April 4, 2010 in Nation/World

China currency decision delayed

Geithner hesitates in assigning manipulator label
Kevin G. Hall And Nancy A. Youssef McClatchy
 

Gap in trade

The U.S. trade deficit with China totaled $226.8 billion last year – the largest imbalance with any country. U.S. manufacturers say China’s yuan is undervalued by as much as 40 percent and is a big reason for the massive trade deficit.

Associated Press

WASHINGTON – In a surprise announcement, Treasury Secretary Timothy Geithner said Saturday that he will delay for three months the much-anticipated decision on whether or not to brand China a currency manipulator.

Geithner was poised to make the announcement before an April 15 deadline that requires the agency to report to Congress annually about nations that artificially value their currency to the disadvantage of U.S. companies.

Democrats in Congress and even trade advocates have for weeks demanded that the Obama administration take action against China. They say the undervalued yuan hurts both U.S. exports to China and makes Chinese products unfairly cheap here.

“There are a series of very important high-level meetings over the next three months that will be critical to bringing about policies that will help create a stronger, more sustainable, and more balanced global economy,” Geithner said in a statement, promising to press China in three high-profile meetings. “I believe these meetings are the best avenue for advancing U.S. interests at this time.”

Geithner’s statement comes just two days after Beijing announced that Chinese President Hu Jintao will attend a nuclear security summit meeting in Washington April 12-13. Even as the United States seeks to curb China’s currency rate setting, it also needs China’s support for U.N.-backed sanctions against Iran and its nuclear ambitions, and Geithner’s announcement appeared to be timed before Hu’s arrival.

Saturday’s announcement by Geithner gives China a way to address U.S. concerns while saving face. It avoids a decision made under an embarrassing deadline.

China repeatedly has denied its exchange rate is fixed to the disadvantage of foreign competitors. But economists in the United States and Europe believe currency manipulation explains why China continues to have such a large trade surplus with most of the developed world.

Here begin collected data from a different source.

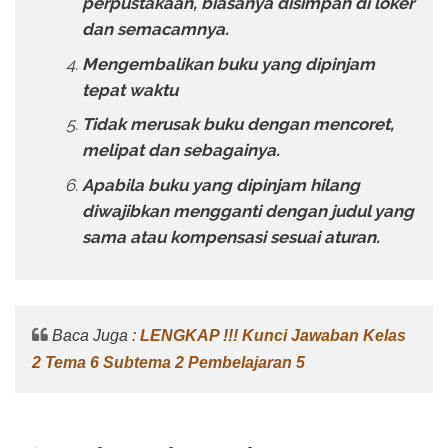
perpustakaan, biasanya disimpan di loker
dan semacamnya.
Mengembalikan buku yang dipinjam
tepat waktu
Tidak merusak buku dengan mencoret,
melipat dan sebagainya.
Apabila buku yang dipinjam hilang
diwajibkan mengganti dengan judul yang
sama atau kompensasi sesuai aturan.
Baca Juga :
LENGKAP !!! Kunci Jawaban Kelas
2 Tema 6 Subtema 2 Pembelajaran 5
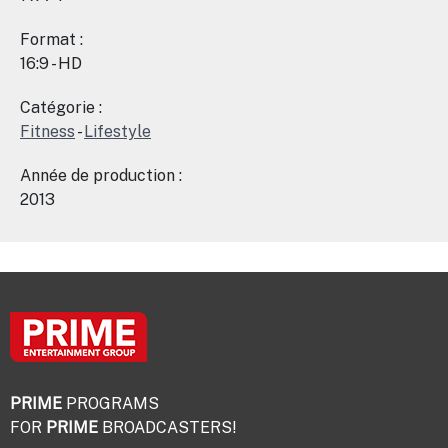
Format :
16:9 - HD
Catégorie :
Fitness
-
Lifestyle
Année de production :
2013
PRIME
PROGRAMS
FOR
PRIME
BROADCASTERS!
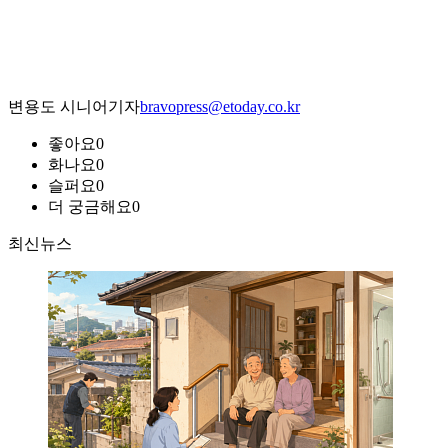
변용도 시니어기자
bravopress@etoday.co.kr
좋아요
0
화나요
0
슬퍼요
0
더 궁금해요
0
최신뉴스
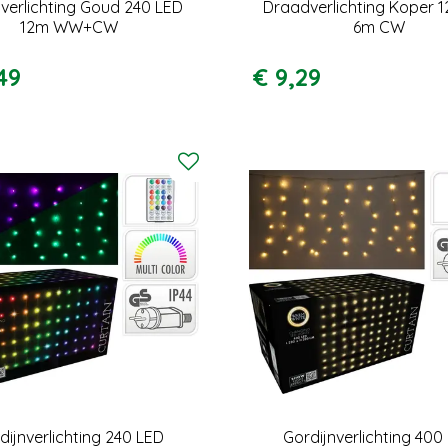
verlichting Goud 240 LED
Draadverlichting Koper 
12m WW+CW
6m CW
49
€
9
,
29
dijnverlichting 240 LED
Gordijnverlichting 400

China is facing mounting international pressure from not only the United States but Europe to show more flexibility on the currency issue. When the world economy was booming, countries were willing to tolerate job losses to cheaper Chinese imports. But today, the focus almost everywhere is on keeping and creating jobs, and nations cannot afford to lose jobs to China the way they could two years ago.

In addition, U.S. policymakers had resisted branding China a currency manipulator, fearing it would stop China from buying U.S. government debt. China and Japan rival each other as the largest purchaser of U.S. debt.

But in recent weeks, even the staunchest of free trade advocates have condemned Chinese currency practices as harmful to U.S. jobs. These include C. Fred Bergsten, director of the Peterson Institute for International Economics, who believes China’s fixed exchange rate is costing America at least 1.5 million jobs.

Pressure was building in Congress for action against China. Sen. Charles Schumer, D-N.Y., is advancing bipartisan legislation to get tough with China.